# Squeaking Oven



## Hobb3s

This may sound odd. We have an older electric oven that came with the house we bought. It still works perfectly, except for when the oven has been on for a bit. Then it starts squeaking, an intermittent (like once every 20-30 seconds) kind of squeak. It sounds like a metal on metal kind of squeak.

Anyone ever experienced this? We can reproduce it every time, but I've not been able to localize the noise. 
Any suggestions?


----------



## jeff1

Hi,



> Oven


?
Built in oven, oven part of a range?
Make, model#?



> It still works perfectly, except for when the oven has been on for a bit. Then it starts squeaking, an intermittent (like once every 20-30 seconds) kind of squeak. It sounds like a metal on metal kind of squeak.


Oil canning is common, but that -usually- produces a bang like noise.
Metal expanding or contracting ( liner, racks, element ), cooling fan, clock, control probe moving ( if used ), hinges, door liner...



> Anyone ever experienced this?


Lots of oil canning problems, lots of door hinges squeeking when the door is opened and closed once the oven is hot.

jeff.


----------



## Hobb3s

jeff1 said:


> Built in oven, oven part of a range?
> Make, model#?


Oven part of a range. 
Make is GE I think, model, I'm not sure, I'll have to search for a sticker.



> Oil canning is common, but that -usually- produces a bang like noise.
> Metal expanding or contracting ( liner, racks, element ), cooling fan, clock, control probe moving ( if used ), hinges, door liner...


_Oil canning,_ I'm not familiar with that term. But it's definitely not a bang. I'll have to look up what that means. (just looked it up, learned something). 

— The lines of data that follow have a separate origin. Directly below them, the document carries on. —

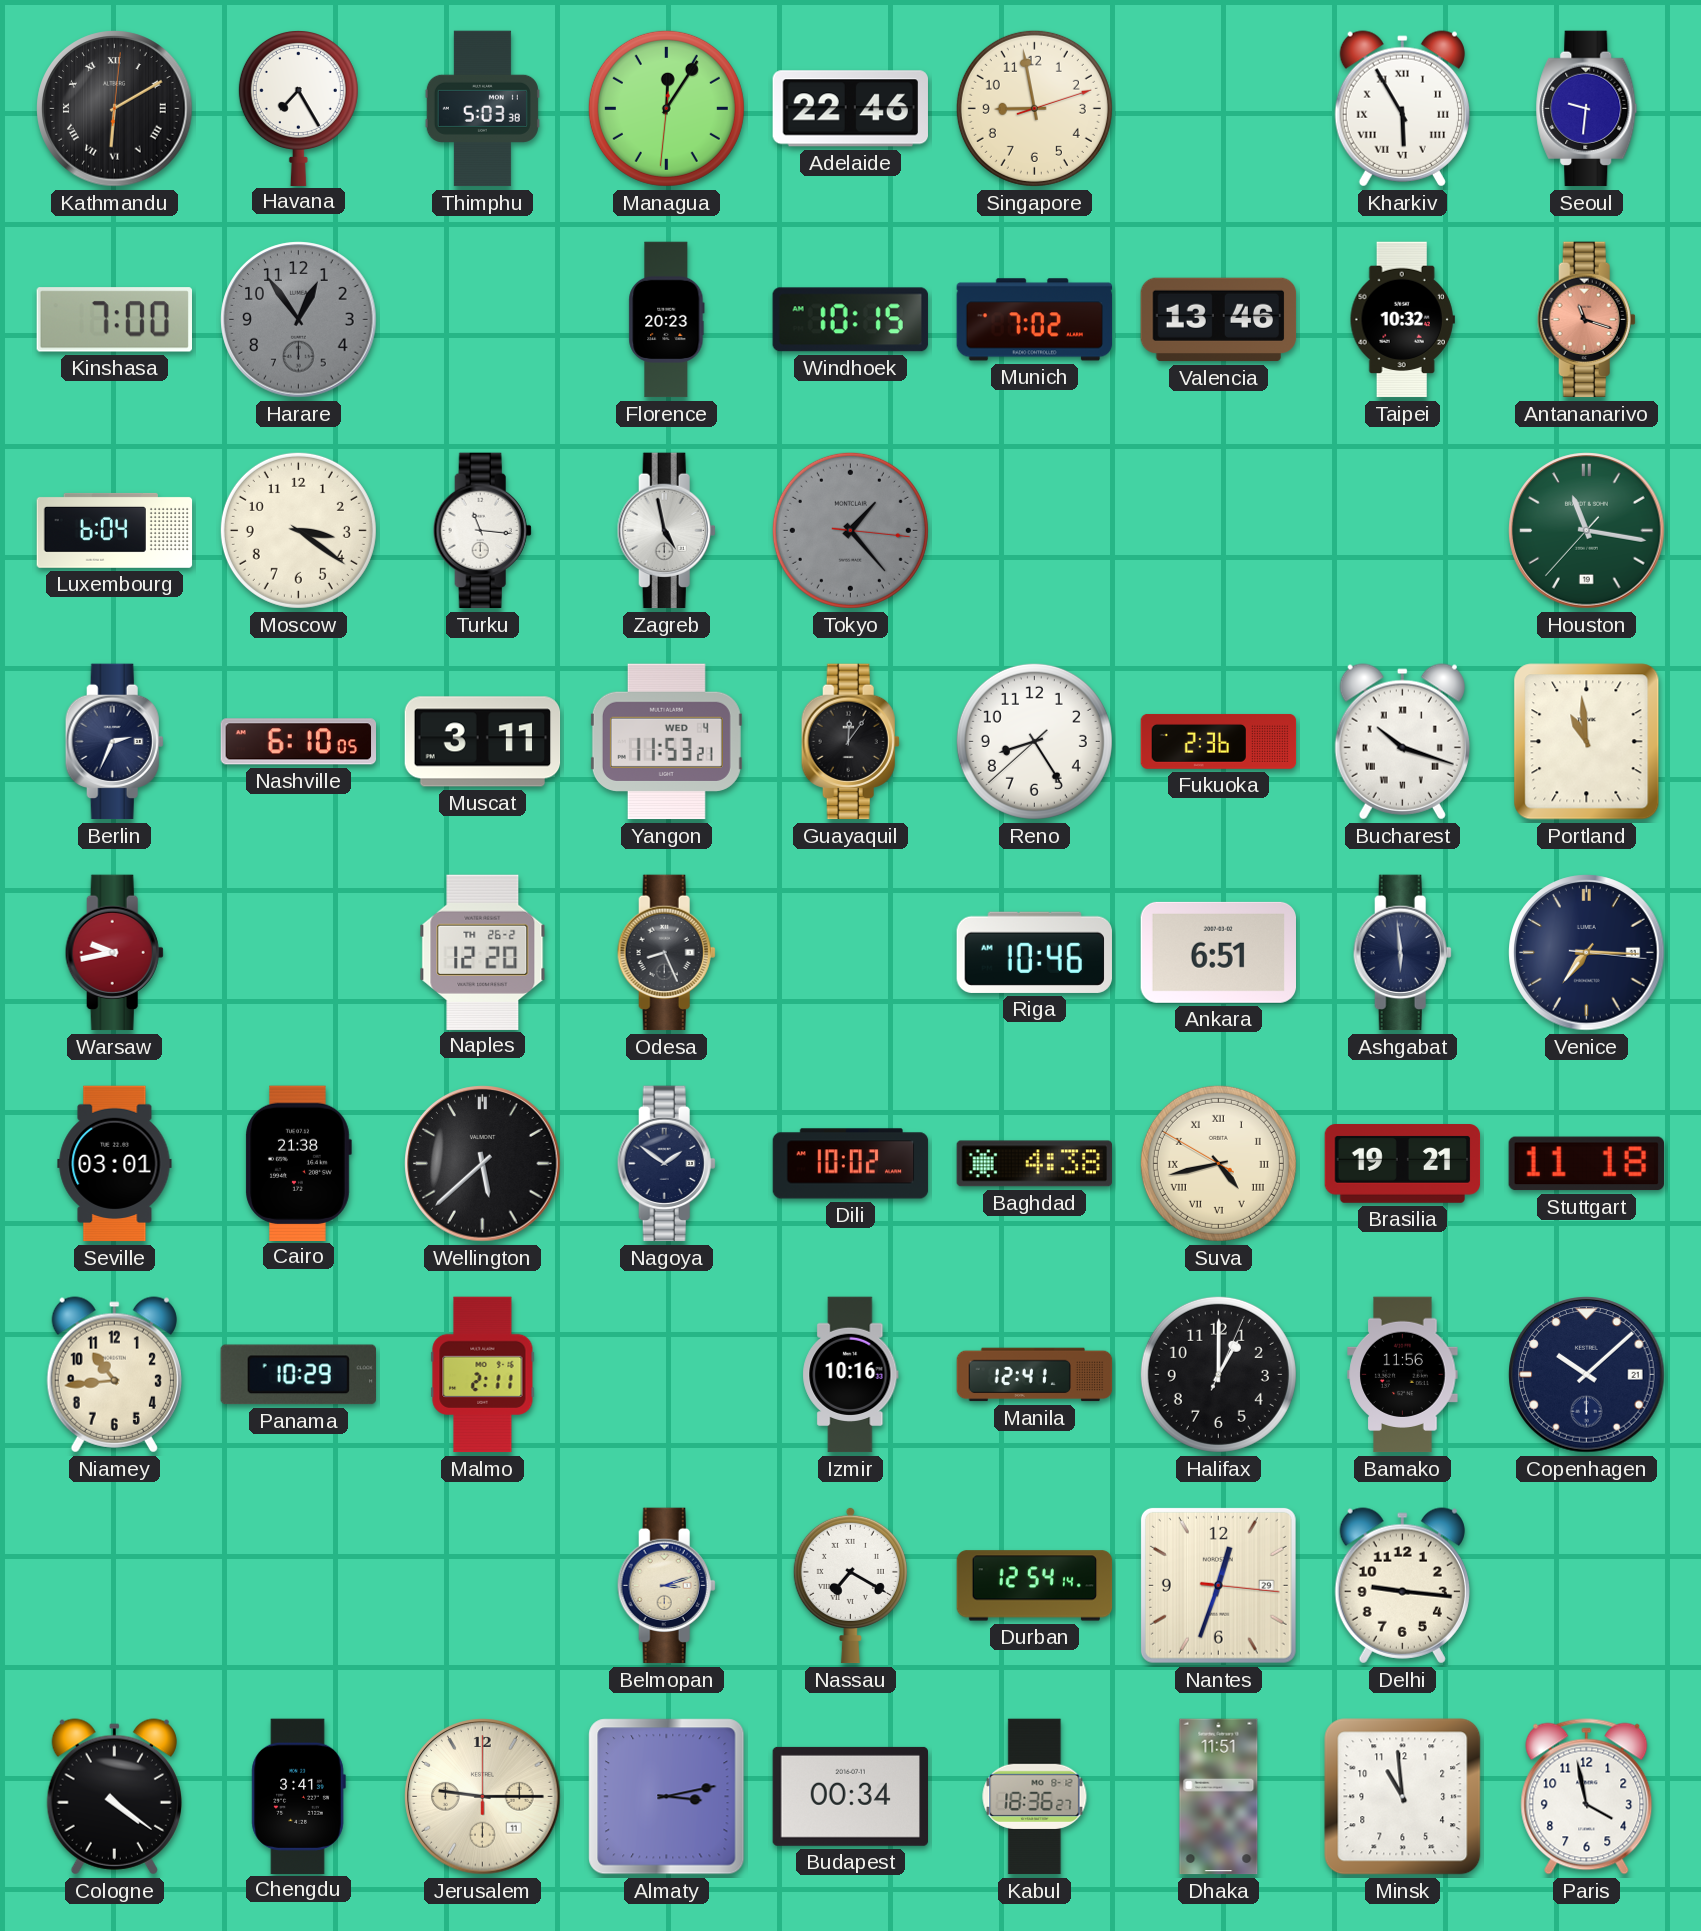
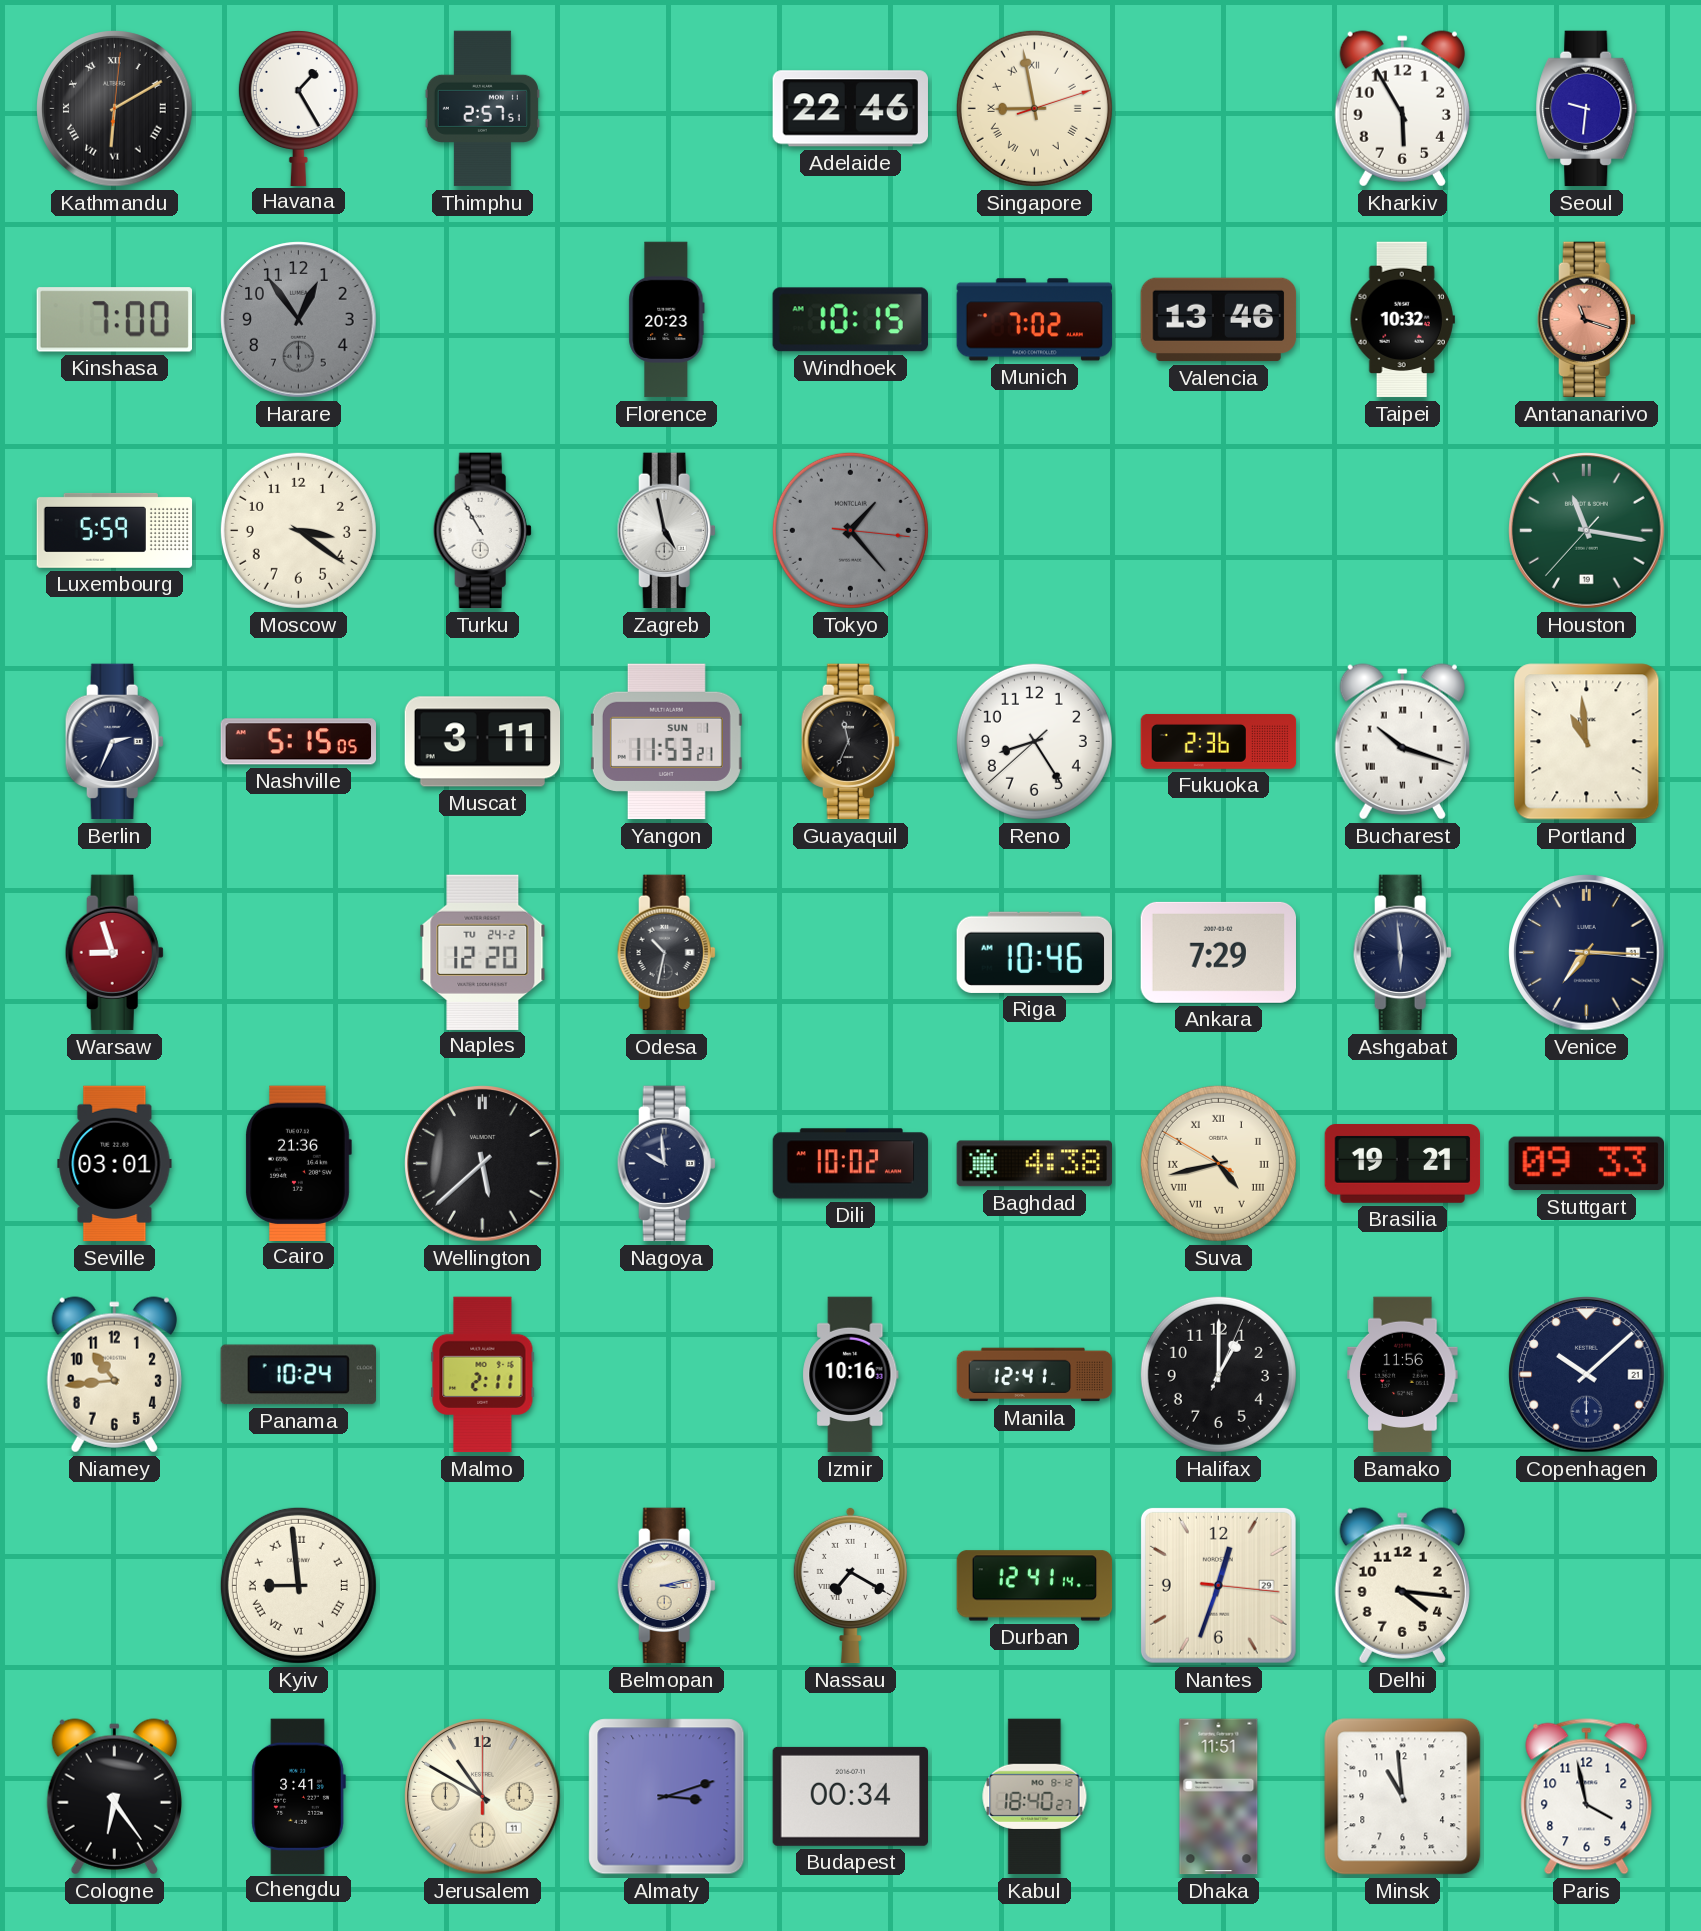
Havana: 7:25 -> 1:25
Thimphu: 5:03 -> 2:57
Managua: 12:05 -> none
Singapore numerals: Arabic -> Roman
Kharkiv numerals: Roman -> Arabic
Luxembourg: 6:04 -> 5:59
Turku: 11:16 -> 10:55
Nashville: 6:10 -> 5:15
Yangon date: WED 4 -> SUN 1
Guayaquil: 12:06 -> 11:34
Warsaw: 9:43 -> 8:57
Naples date: TH 26-2 -> TU 24-2
Odesa: 8:26 -> 10:32
Ankara: 6:51 -> 7:29
Cairo: 21:38 -> 21:36
Nagoya: 1:51 -> 9:59
Stuttgart: 11:18 -> 09:33
Panama: 10:29 -> 10:24
Kyiv: none -> 8:59
Belmopan: 3:12 -> 3:13
Durban: 12:54 -> 12:41
Delhi: 9:16 -> 4:16
Cologne: 4:21 -> 6:24
Jerusalem: 9:15 -> 10:50
Almaty: 3:13 -> 3:12
Kabul: 18:36 -> 18:40
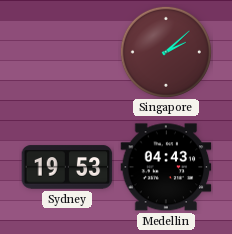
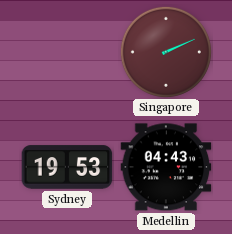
Singapore: 2:08 -> 2:11
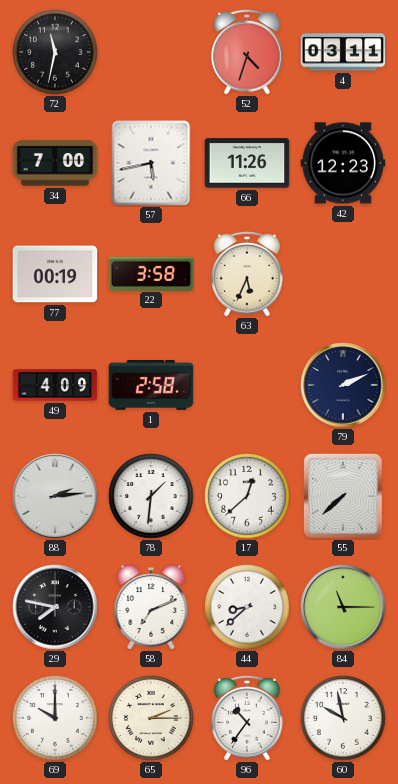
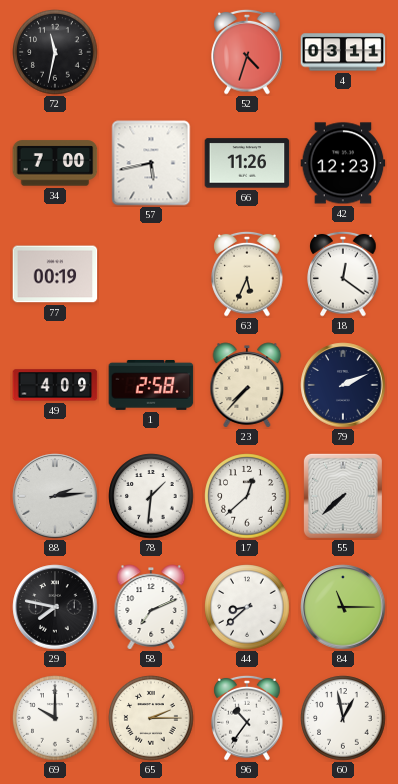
22: 3:58 -> none
18: none -> 12:21
23: none -> 7:37
60: 9:58 -> 12:58
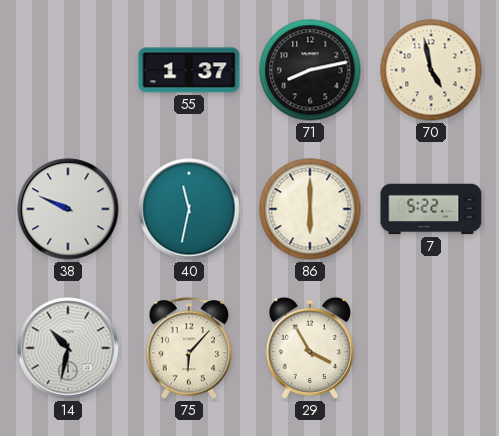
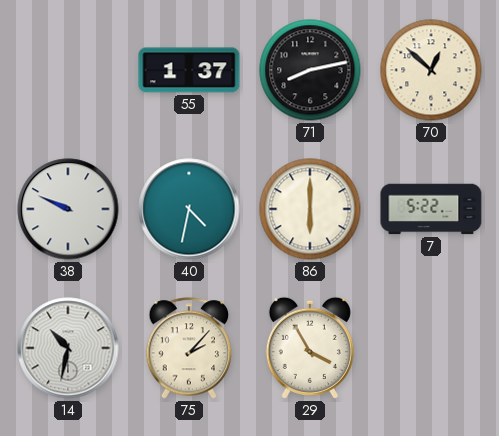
70: 4:58 -> 12:52
40: 11:32 -> 4:32
75: 6:07 -> 2:07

> Lots of oil canning problems, lots of door hinges squeeking when the door is opened and closed once the oven is hot.


Yeah, it's definitely not from opening the oven door either, we'll be sitting in the living room and hearing the squeaking.


----------



## jeff1

> we'll be sitting in the living room and hearing the squeaking


Hope it's not a mouse getting too hot 



> Make is GE I think, model, I'm not sure, I'll have to search for a sticker


Great 

jeff.


----------



## girltech

You should be able to find the model number on a tag on the frame of the range where the drawer closes.

The oil canning is usually just when the oven is first heating up and when it cools down.

Does the range have an electronic clock control or an analog clock?


----------



## Hobb3s

I'll look there. I took a quick look last night and realized it's a Kenmore not a GE. (different appliance). 
Didn't find a sticker, but I'll check where the drawer closes. 
It's has an analog clock (Iit's not a clock face, but numbers that turn like an odometer). 
Yeah, it usually happens after it's warmed up all the way after stuff has been in for 5 minutes.


----------